DATA UNDER STUDY START

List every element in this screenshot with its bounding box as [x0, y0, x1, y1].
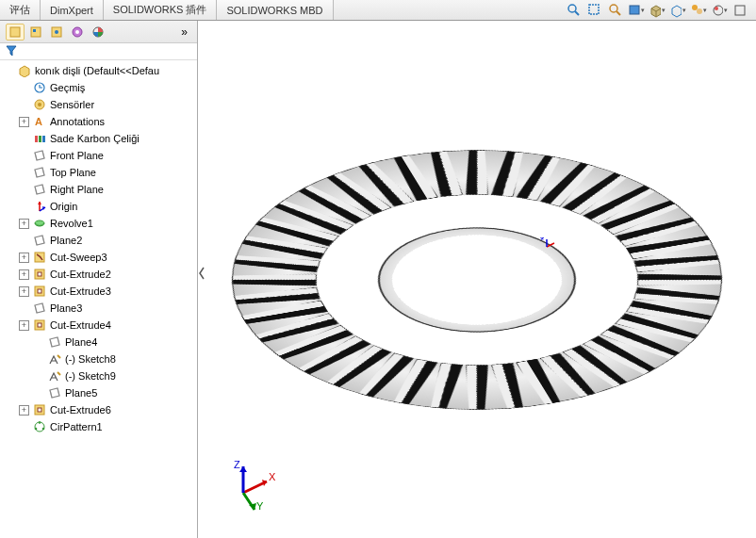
tab-evaluate[interactable]: 评估	[0, 0, 41, 20]
feature-manager-panel: » konık dişli (Default<<Defau GeçmişSens…	[0, 21, 198, 538]
svg-point-9	[715, 7, 718, 10]
tree-item[interactable]: Plane4	[2, 334, 195, 351]
tree-item-label: Sensörler	[50, 99, 94, 110]
expand-icon[interactable]: +	[19, 405, 29, 416]
expand-icon[interactable]: +	[19, 320, 29, 331]
property-mgr-tab-icon[interactable]	[26, 24, 45, 41]
svg-rect-39	[38, 408, 41, 412]
hide-show-icon[interactable]	[690, 2, 707, 19]
plane-icon	[47, 334, 62, 350]
config-mgr-tab-icon[interactable]	[47, 24, 66, 41]
svg-line-4	[616, 11, 620, 15]
tree-item-label: Cut-Extrude3	[50, 285, 111, 297]
expand-icon[interactable]: +	[19, 219, 29, 229]
tree-item-label: Geçmiş	[50, 82, 85, 93]
sidebar-tabs: »	[0, 21, 197, 43]
svg-marker-52	[239, 466, 247, 472]
tree-item[interactable]: (-) Sketch9	[2, 367, 195, 384]
panel-resize-handle[interactable]	[198, 266, 205, 281]
svg-point-3	[610, 5, 617, 12]
svg-marker-28	[38, 202, 41, 204]
display-mgr-tab-icon[interactable]	[89, 24, 107, 41]
cirpattern-icon	[32, 419, 47, 434]
svg-point-42	[42, 428, 45, 431]
tree-item[interactable]: Plane2	[2, 232, 195, 249]
svg-text:*: *	[540, 237, 545, 246]
svg-point-8	[714, 6, 723, 15]
triad-x-label: X	[269, 471, 276, 482]
tree-item[interactable]: Plane5	[2, 384, 195, 401]
tree-item[interactable]: Right Plane	[2, 181, 195, 198]
zoom-prev-icon[interactable]	[607, 2, 624, 19]
tree-item[interactable]: Geçmiş	[2, 79, 195, 96]
expand-icon[interactable]: +	[19, 253, 29, 263]
view-toolbar	[558, 0, 756, 20]
main-area: » konık dişli (Default<<Defau GeçmişSens…	[0, 21, 756, 538]
tree-item[interactable]: Sade Karbon Çeliği	[2, 130, 195, 147]
cutextrude-icon	[32, 402, 47, 417]
tree-item[interactable]: +Revolve1	[2, 215, 195, 232]
tree-item-label: Plane5	[65, 387, 97, 399]
tab-addins[interactable]: SOLIDWORKS 插件	[104, 0, 218, 20]
display-style-icon[interactable]	[669, 2, 686, 19]
svg-rect-5	[630, 6, 639, 14]
zoom-area-icon[interactable]	[586, 2, 603, 19]
tree-root[interactable]: konık dişli (Default<<Defau	[2, 62, 195, 79]
tree-item[interactable]: Top Plane	[2, 164, 195, 181]
tree-item[interactable]: Sensörler	[2, 96, 195, 113]
section-view-icon[interactable]	[628, 2, 645, 19]
svg-text:A: A	[35, 116, 42, 127]
tree-item[interactable]: Front Plane	[2, 147, 195, 164]
tree-item-label: (-) Sketch9	[65, 370, 116, 382]
svg-point-7	[697, 8, 702, 14]
tree-item[interactable]: +Cut-Extrude4	[2, 317, 195, 334]
expand-icon[interactable]: +	[19, 269, 29, 280]
tree-item-label: Cut-Extrude2	[50, 269, 111, 280]
cutextrude-icon	[32, 318, 47, 333]
tab-dimxpert[interactable]: DimXpert	[41, 0, 104, 20]
svg-rect-33	[38, 272, 41, 276]
scene-icon[interactable]	[711, 2, 728, 19]
svg-point-43	[35, 428, 38, 431]
tree-item-label: Top Plane	[50, 167, 96, 178]
expand-icon[interactable]: +	[19, 286, 29, 297]
tree-item[interactable]: (-) Sketch8	[2, 351, 195, 367]
dimxpert-mgr-tab-icon[interactable]	[68, 24, 87, 41]
tree-item[interactable]: +Cut-Sweep3	[2, 249, 195, 266]
svg-point-6	[692, 5, 698, 10]
svg-point-17	[75, 30, 79, 34]
origin-icon	[32, 199, 47, 214]
sketch-icon	[47, 368, 62, 383]
cutextrude-icon	[32, 267, 47, 282]
tree-item-label: Cut-Sweep3	[50, 252, 107, 263]
expand-icon[interactable]: +	[19, 117, 29, 127]
tree-item[interactable]: +AAnnotations	[2, 113, 195, 130]
tree-item[interactable]: CirPattern1	[2, 418, 195, 435]
plane-icon	[32, 148, 47, 163]
tree-item-label: Plane3	[50, 302, 82, 314]
zoom-fit-icon[interactable]	[566, 2, 583, 19]
tree-item-label: Sade Karbon Çeliği	[50, 133, 140, 144]
plane-icon	[32, 165, 47, 180]
feature-tree: konık dişli (Default<<Defau GeçmişSensör…	[0, 60, 197, 538]
render-icon[interactable]	[731, 2, 748, 19]
graphics-viewport[interactable]: * X Y Z	[198, 21, 756, 538]
sidebar-tabs-more-icon[interactable]: »	[177, 25, 191, 39]
tab-mbd[interactable]: SOLIDWORKS MBD	[217, 0, 333, 20]
svg-rect-24	[39, 136, 41, 142]
feature-tree-tab-icon[interactable]	[6, 24, 25, 41]
tree-item-label: Plane2	[50, 235, 82, 246]
svg-point-15	[55, 30, 58, 34]
tree-filter[interactable]	[0, 43, 197, 60]
tree-item[interactable]: +Cut-Extrude2	[2, 266, 195, 283]
svg-rect-25	[42, 136, 45, 142]
svg-rect-37	[38, 323, 41, 327]
tree-item[interactable]: +Cut-Extrude3	[2, 283, 195, 300]
svg-point-41	[39, 421, 41, 424]
tree-item[interactable]: Plane3	[2, 300, 195, 317]
sketch-icon	[47, 351, 62, 367]
triad-z-label: Z	[234, 459, 240, 470]
tree-item[interactable]: Origin	[2, 198, 195, 215]
tree-item[interactable]: +Cut-Extrude6	[2, 401, 195, 418]
view-orient-icon[interactable]	[649, 2, 666, 19]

DATA UNDER STUDY END

EXERCISE OBJECTIVE | Restate the records above word for word, without the pictures.

RESULT OF THE EXERCISE |
List every element in this screenshot with its bounding box as [x0, y0, x1, y1].
tab-evaluate[interactable]: 评估	[0, 0, 41, 20]
feature-manager-panel: » konık dişli (Default<<Defau GeçmişSens…	[0, 21, 198, 538]
svg-point-9	[715, 7, 718, 10]
tree-item[interactable]: Plane4	[2, 334, 195, 351]
tree-item-label: Sensörler	[50, 99, 94, 110]
expand-icon[interactable]: +	[19, 405, 29, 416]
expand-icon[interactable]: +	[19, 320, 29, 331]
property-mgr-tab-icon[interactable]	[26, 24, 45, 41]
svg-rect-39	[38, 408, 41, 412]
hide-show-icon[interactable]	[690, 2, 707, 19]
plane-icon	[47, 334, 62, 350]
config-mgr-tab-icon[interactable]	[47, 24, 66, 41]
svg-line-4	[616, 11, 620, 15]
tree-item-label: Cut-Extrude3	[50, 285, 111, 297]
expand-icon[interactable]: +	[19, 219, 29, 229]
tree-item-label: Geçmiş	[50, 82, 85, 93]
sidebar-tabs: »	[0, 21, 197, 43]
svg-marker-52	[239, 466, 247, 472]
tree-item[interactable]: (-) Sketch9	[2, 367, 195, 384]
panel-resize-handle[interactable]	[198, 266, 205, 281]
svg-point-3	[610, 5, 617, 12]
svg-marker-28	[38, 202, 41, 204]
display-mgr-tab-icon[interactable]	[89, 24, 107, 41]
cirpattern-icon	[32, 419, 47, 434]
svg-point-42	[42, 428, 45, 431]
tree-item[interactable]: Plane2	[2, 232, 195, 249]
svg-text:*: *	[540, 237, 545, 246]
svg-point-8	[714, 6, 723, 15]
triad-x-label: X	[269, 471, 276, 482]
tree-item[interactable]: Plane5	[2, 384, 195, 401]
tree-item[interactable]: Right Plane	[2, 181, 195, 198]
zoom-prev-icon[interactable]	[607, 2, 624, 19]
tree-item[interactable]: Geçmiş	[2, 79, 195, 96]
expand-icon[interactable]: +	[19, 253, 29, 263]
view-toolbar	[558, 0, 756, 20]
main-area: » konık dişli (Default<<Defau GeçmişSens…	[0, 21, 756, 538]
tree-item[interactable]: Sade Karbon Çeliği	[2, 130, 195, 147]
cutextrude-icon	[32, 402, 47, 417]
tree-item[interactable]: +Revolve1	[2, 215, 195, 232]
tree-item-label: Plane5	[65, 387, 97, 399]
tab-addins[interactable]: SOLIDWORKS 插件	[104, 0, 218, 20]
display-style-icon[interactable]	[669, 2, 686, 19]
svg-rect-5	[630, 6, 639, 14]
zoom-area-icon[interactable]	[586, 2, 603, 19]
tree-root[interactable]: konık dişli (Default<<Defau	[2, 62, 195, 79]
tree-item[interactable]: Top Plane	[2, 164, 195, 181]
tree-item[interactable]: Sensörler	[2, 96, 195, 113]
section-view-icon[interactable]	[628, 2, 645, 19]
svg-text:A: A	[35, 116, 42, 127]
tree-item[interactable]: Front Plane	[2, 147, 195, 164]
tree-item-label: (-) Sketch9	[65, 370, 116, 382]
svg-point-7	[697, 8, 702, 14]
tree-item[interactable]: +Cut-Extrude4	[2, 317, 195, 334]
expand-icon[interactable]: +	[19, 269, 29, 280]
tree-item-label: Cut-Extrude2	[50, 269, 111, 280]
cutextrude-icon	[32, 318, 47, 333]
tab-dimxpert[interactable]: DimXpert	[41, 0, 104, 20]
svg-rect-33	[38, 272, 41, 276]
scene-icon[interactable]	[711, 2, 728, 19]
svg-point-43	[35, 428, 38, 431]
tree-item-label: Top Plane	[50, 167, 96, 178]
expand-icon[interactable]: +	[19, 286, 29, 297]
tree-item[interactable]: (-) Sketch8	[2, 351, 195, 367]
dimxpert-mgr-tab-icon[interactable]	[68, 24, 87, 41]
tree-item[interactable]: +Cut-Sweep3	[2, 249, 195, 266]
svg-point-6	[692, 5, 698, 10]
svg-point-17	[75, 30, 79, 34]
origin-icon	[32, 199, 47, 214]
sketch-icon	[47, 368, 62, 383]
cutextrude-icon	[32, 267, 47, 282]
tree-item-label: Cut-Sweep3	[50, 252, 107, 263]
expand-icon[interactable]: +	[19, 117, 29, 127]
tree-item[interactable]: +AAnnotations	[2, 113, 195, 130]
tree-item[interactable]: CirPattern1	[2, 418, 195, 435]
plane-icon	[32, 148, 47, 163]
tree-item-label: Plane3	[50, 302, 82, 314]
zoom-fit-icon[interactable]	[566, 2, 583, 19]
tree-item-label: Sade Karbon Çeliği	[50, 133, 140, 144]
plane-icon	[32, 165, 47, 180]
feature-tree: konık dişli (Default<<Defau GeçmişSensör…	[0, 60, 197, 538]
render-icon[interactable]	[731, 2, 748, 19]
graphics-viewport[interactable]: * X Y Z	[198, 21, 756, 538]
sidebar-tabs-more-icon[interactable]: »	[177, 25, 191, 39]
tab-mbd[interactable]: SOLIDWORKS MBD	[217, 0, 333, 20]
svg-rect-24	[39, 136, 41, 142]
feature-tree-tab-icon[interactable]	[6, 24, 25, 41]
tree-item-label: Plane2	[50, 235, 82, 246]
svg-point-15	[55, 30, 58, 34]
tree-filter[interactable]	[0, 43, 197, 60]
tree-item[interactable]: +Cut-Extrude2	[2, 266, 195, 283]
svg-rect-25	[42, 136, 45, 142]
svg-rect-37	[38, 323, 41, 327]
tree-item[interactable]: +Cut-Extrude3	[2, 283, 195, 300]
svg-point-41	[39, 421, 41, 424]
tree-item[interactable]: Plane3	[2, 300, 195, 317]
sketch-icon	[47, 351, 62, 367]
triad-z-label: Z	[234, 459, 240, 470]
tree-item[interactable]: Origin	[2, 198, 195, 215]
tree-item[interactable]: +Cut-Extrude6	[2, 401, 195, 418]
view-orient-icon[interactable]	[649, 2, 666, 19]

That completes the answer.